(Page-level text extractions)
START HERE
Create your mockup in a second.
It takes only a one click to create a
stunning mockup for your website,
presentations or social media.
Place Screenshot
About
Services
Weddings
==
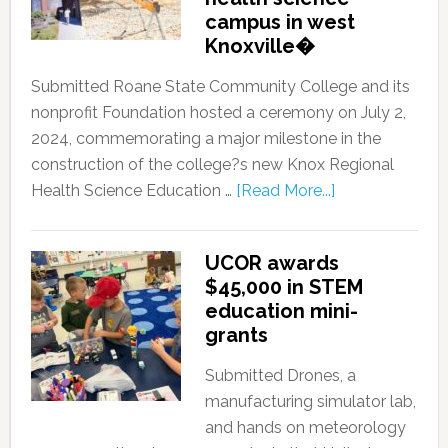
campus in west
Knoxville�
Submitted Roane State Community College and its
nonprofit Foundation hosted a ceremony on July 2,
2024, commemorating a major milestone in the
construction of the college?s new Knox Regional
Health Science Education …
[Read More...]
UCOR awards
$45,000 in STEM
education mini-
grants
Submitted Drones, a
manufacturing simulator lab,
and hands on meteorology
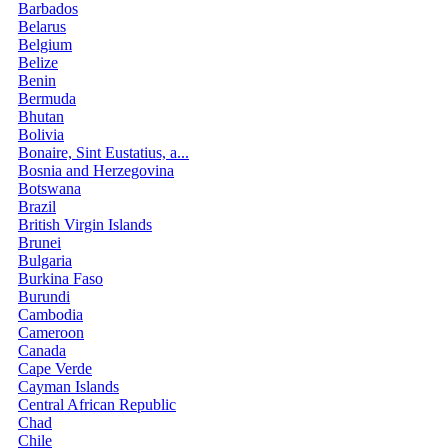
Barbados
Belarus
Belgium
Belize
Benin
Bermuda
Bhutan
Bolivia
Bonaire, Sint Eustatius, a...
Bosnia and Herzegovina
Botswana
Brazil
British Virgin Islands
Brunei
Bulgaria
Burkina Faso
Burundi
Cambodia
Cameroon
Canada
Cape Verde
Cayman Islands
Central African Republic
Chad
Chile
* * *
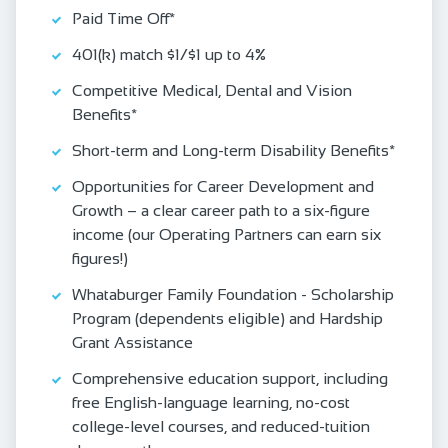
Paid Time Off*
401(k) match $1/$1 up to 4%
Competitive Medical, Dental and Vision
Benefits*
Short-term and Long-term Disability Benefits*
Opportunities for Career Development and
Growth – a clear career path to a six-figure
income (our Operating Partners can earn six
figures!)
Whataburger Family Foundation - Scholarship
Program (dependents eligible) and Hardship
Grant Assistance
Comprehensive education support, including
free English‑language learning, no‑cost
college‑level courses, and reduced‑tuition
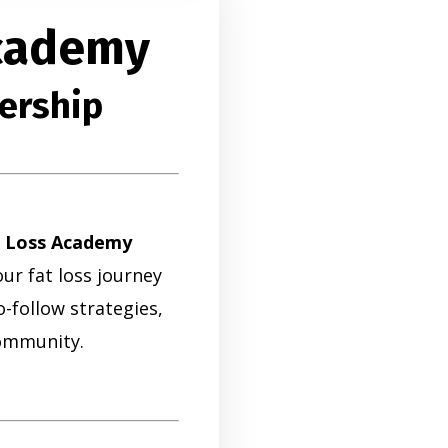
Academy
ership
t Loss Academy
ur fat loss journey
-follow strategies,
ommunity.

* How to complete this task:
Your answer should be each line of the data that contains the word "Benefits", copied as it stands.

* Your response:
Benefits*
Short-term and Long-term Disability Benefits*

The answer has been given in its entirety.